From RAG to CAG: Cache-Augmented Generation in AI

AI Integration

•17 de marzo de 2026•7 min read•Por Daily Miranda Pardo

For the past few years, RAG (Retrieval-Augmented Generation) has been the de facto standard for giving language models access to up-to-date knowledge. But in 2025, a compelling alternative emerged that is reshaping how AI systems are built: CAG (Cache-Augmented Generation). If you work with AI in your projects, understanding this evolution — and knowing when each approach wins — is now essential.

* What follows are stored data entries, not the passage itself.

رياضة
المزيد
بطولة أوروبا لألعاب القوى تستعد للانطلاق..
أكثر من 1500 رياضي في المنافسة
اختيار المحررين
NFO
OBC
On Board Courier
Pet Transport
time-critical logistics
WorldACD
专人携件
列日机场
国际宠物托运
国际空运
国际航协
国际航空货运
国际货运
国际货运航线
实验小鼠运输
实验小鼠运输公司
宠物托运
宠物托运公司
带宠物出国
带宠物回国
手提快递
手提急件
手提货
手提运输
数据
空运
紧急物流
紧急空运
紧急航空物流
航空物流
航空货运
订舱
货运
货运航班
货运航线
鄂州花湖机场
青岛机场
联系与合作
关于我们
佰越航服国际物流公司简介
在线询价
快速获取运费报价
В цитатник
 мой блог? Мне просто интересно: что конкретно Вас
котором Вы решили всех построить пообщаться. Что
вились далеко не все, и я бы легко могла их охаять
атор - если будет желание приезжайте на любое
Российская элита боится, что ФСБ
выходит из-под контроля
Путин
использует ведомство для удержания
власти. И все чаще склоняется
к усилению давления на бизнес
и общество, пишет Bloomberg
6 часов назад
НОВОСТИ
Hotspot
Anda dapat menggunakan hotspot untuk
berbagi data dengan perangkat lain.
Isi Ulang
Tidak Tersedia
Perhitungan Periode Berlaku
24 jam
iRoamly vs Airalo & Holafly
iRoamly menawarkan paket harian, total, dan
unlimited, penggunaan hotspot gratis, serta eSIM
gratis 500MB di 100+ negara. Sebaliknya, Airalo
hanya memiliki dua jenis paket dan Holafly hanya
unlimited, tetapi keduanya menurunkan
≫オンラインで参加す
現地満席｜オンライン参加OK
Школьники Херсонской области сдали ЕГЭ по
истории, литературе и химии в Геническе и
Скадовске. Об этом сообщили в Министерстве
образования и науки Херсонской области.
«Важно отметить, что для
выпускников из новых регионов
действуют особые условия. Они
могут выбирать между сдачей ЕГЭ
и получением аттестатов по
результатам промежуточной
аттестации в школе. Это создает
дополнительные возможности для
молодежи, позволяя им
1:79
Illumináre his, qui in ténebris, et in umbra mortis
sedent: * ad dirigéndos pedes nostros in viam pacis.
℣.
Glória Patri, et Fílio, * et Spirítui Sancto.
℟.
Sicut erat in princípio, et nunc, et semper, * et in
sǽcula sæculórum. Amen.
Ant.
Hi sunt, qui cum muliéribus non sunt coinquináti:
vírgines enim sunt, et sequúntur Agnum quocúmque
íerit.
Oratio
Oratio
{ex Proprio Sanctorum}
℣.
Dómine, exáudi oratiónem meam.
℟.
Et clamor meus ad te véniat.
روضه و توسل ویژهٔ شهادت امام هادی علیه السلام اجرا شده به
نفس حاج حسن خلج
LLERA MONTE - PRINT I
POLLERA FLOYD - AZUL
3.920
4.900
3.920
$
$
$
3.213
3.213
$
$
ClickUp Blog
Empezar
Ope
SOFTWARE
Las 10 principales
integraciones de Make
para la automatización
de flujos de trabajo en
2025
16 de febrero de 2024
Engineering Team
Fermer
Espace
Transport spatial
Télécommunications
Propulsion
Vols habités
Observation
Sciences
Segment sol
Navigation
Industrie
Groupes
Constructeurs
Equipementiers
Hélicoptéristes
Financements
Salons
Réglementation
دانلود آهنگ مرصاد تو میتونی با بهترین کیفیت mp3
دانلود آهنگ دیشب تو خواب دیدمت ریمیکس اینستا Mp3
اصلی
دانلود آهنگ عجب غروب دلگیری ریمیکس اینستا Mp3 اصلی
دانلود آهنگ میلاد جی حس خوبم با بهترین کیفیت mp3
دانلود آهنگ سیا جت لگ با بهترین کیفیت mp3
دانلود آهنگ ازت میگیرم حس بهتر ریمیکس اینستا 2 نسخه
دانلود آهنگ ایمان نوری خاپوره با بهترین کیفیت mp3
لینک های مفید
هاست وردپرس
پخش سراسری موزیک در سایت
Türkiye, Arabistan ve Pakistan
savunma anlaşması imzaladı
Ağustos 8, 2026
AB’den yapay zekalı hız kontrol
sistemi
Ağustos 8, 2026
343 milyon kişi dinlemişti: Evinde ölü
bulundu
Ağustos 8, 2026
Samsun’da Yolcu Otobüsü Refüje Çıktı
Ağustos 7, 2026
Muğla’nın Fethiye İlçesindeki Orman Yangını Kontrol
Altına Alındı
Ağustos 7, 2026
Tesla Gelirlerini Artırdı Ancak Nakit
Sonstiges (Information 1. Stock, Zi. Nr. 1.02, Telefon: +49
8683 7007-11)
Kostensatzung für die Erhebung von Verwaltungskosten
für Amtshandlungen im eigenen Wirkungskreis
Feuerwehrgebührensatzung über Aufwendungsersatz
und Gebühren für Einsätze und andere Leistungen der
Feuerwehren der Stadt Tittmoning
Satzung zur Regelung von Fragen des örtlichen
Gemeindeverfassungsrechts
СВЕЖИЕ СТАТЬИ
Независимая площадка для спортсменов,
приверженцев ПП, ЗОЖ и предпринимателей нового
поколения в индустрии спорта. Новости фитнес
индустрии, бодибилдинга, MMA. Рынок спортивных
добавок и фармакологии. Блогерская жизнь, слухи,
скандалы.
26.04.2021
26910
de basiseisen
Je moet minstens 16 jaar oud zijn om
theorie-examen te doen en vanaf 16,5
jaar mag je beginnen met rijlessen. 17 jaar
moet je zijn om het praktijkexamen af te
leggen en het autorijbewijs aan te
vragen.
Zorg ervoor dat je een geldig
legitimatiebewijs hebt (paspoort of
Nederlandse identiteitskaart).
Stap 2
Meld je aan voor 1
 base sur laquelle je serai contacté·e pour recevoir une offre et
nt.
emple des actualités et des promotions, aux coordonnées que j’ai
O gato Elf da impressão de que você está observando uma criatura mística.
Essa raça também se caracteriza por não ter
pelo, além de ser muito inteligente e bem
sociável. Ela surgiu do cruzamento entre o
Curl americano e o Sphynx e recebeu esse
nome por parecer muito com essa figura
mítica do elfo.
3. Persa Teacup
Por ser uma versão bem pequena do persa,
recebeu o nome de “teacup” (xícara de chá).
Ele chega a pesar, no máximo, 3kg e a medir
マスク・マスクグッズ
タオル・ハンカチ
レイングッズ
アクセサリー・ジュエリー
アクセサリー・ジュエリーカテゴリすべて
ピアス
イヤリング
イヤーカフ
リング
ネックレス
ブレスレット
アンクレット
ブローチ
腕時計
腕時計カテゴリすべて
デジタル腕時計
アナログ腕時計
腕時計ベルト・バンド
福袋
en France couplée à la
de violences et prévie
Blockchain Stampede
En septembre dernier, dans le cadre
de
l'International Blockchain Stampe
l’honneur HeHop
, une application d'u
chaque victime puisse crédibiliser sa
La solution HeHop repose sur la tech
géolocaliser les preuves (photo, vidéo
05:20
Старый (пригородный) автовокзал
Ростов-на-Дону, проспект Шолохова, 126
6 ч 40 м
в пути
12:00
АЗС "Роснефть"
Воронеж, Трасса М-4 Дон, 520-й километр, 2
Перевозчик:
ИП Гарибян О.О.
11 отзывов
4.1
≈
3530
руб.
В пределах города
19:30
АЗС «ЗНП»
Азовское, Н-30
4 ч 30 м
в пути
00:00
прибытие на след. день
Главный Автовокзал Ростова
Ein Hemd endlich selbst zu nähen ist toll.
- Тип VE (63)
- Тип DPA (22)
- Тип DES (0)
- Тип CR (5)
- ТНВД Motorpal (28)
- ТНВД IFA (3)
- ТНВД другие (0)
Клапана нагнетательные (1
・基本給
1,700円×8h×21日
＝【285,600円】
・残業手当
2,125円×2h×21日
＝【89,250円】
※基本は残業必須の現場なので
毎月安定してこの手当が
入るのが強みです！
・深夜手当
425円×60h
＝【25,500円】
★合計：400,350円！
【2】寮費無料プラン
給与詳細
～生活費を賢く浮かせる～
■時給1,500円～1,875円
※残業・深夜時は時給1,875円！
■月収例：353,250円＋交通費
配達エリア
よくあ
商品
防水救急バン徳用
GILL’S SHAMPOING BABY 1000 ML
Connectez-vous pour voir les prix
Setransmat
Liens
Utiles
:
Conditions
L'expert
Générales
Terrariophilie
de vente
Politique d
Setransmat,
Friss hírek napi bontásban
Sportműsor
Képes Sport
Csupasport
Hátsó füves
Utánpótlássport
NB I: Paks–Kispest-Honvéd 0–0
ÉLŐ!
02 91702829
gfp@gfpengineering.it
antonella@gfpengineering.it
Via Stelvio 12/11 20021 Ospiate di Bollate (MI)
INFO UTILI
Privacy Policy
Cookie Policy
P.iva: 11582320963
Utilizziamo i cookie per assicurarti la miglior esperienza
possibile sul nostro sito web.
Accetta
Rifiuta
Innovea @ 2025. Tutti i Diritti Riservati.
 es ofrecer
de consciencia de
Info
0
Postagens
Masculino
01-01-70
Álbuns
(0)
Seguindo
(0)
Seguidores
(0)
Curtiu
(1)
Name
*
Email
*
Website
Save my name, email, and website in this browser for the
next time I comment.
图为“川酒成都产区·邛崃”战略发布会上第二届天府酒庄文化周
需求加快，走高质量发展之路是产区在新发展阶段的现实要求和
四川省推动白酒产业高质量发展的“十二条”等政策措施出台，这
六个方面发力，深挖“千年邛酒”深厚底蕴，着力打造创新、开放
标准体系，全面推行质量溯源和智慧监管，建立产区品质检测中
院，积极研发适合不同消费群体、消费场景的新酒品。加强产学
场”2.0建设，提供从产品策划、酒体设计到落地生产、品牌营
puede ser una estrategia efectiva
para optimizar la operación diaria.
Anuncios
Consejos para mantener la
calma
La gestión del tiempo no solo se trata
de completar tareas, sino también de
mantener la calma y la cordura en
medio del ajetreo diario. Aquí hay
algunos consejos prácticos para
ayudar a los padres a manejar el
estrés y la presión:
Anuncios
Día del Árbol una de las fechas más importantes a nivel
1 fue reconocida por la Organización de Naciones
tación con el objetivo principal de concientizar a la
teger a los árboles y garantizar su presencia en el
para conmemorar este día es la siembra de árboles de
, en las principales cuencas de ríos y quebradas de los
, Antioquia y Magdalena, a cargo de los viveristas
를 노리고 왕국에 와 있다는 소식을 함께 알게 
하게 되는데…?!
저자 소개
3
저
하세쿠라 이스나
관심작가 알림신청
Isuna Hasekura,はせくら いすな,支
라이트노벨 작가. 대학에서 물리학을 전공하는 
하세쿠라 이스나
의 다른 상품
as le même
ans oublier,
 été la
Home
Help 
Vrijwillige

What is RAG and what's the real problem?

RAG solves the "static knowledge" problem of LLMs. When a model doesn't know something (because its training cutoff is outdated, or the data is private), RAG fetches it at query time: it chunks documents, generates embeddings, stores them in a vector database, and retrieves the most relevant pieces for each query.

Classic RAG pipeline:

User → Question → Embed query → Vector search →
Retrieve chunks → Build prompt → LLM → Answer

It works, but it carries significant structural limitations:

Double latency: retrieval time stacks on top of inference time
Fragile chunking: poor document splits degrade answer quality
Fragmented context: the model only sees pieces, never the full document
Operational overhead: keeping vector indexes current has a real cost
Hallucinations from retrieval: if the wrong chunk is returned, the answer fails

What is CAG and why is it different?

CAG (Cache-Augmented Generation) takes advantage of ultra-long context models (Gemini 1.5 Pro at 1M tokens, Claude at 200K, GPT-4o at 128K) to eliminate the retrieval step entirely. Instead of searching for relevant pieces, you preload the entire knowledge base into the model's context once, generating a KV (Key-Value) cache that persists across queries.

CAG pipeline:

[Once] Full documents → Preload into KV cache → LLM
[Per query] User → Question → LLM (context already available) → Answer

The technical core is the KV cache: when the model processes the initial context, it stores the computed attention representations (keys and values) internally. Subsequent queries reuse that cache without reprocessing the documents, dramatically cutting per-query latency.

Real advantages of CAG

Aspect	Traditional RAG	CAG
Architecture	Complex pipeline (embed, index, retrieve)	Simple (preload + query)
Per-query latency	High (retrieval + inference)	Low (inference only)
Context quality	Fragmented (chunks)	Complete (full document)
Maintenance	Continuous vector index updates	Periodic cache refresh
Consistency	Variable (depends on retrieval)	Deterministic
Setup cost	High (embeddings + vector DB)	Low

When to use CAG vs RAG: making the right call

CAG does not replace RAG in every scenario. The choice depends on three variables: knowledge size, update frequency, and latency requirements.

Use CAG when:

Your knowledge base fits within the model's context window (~200K–1M tokens)
You need coherent answers with a global view of the document
Low latency is critical (chatbots, real-time assistants)
You want a simple architecture with no vector infrastructure
Content updates are periodic, not continuous

Use RAG when:

Your knowledge base is massive (millions of documents)
You need precise semantic search across highly heterogeneous corpora
Token cost is a hard constraint
Data changes in real time (live news feeds, streaming logs)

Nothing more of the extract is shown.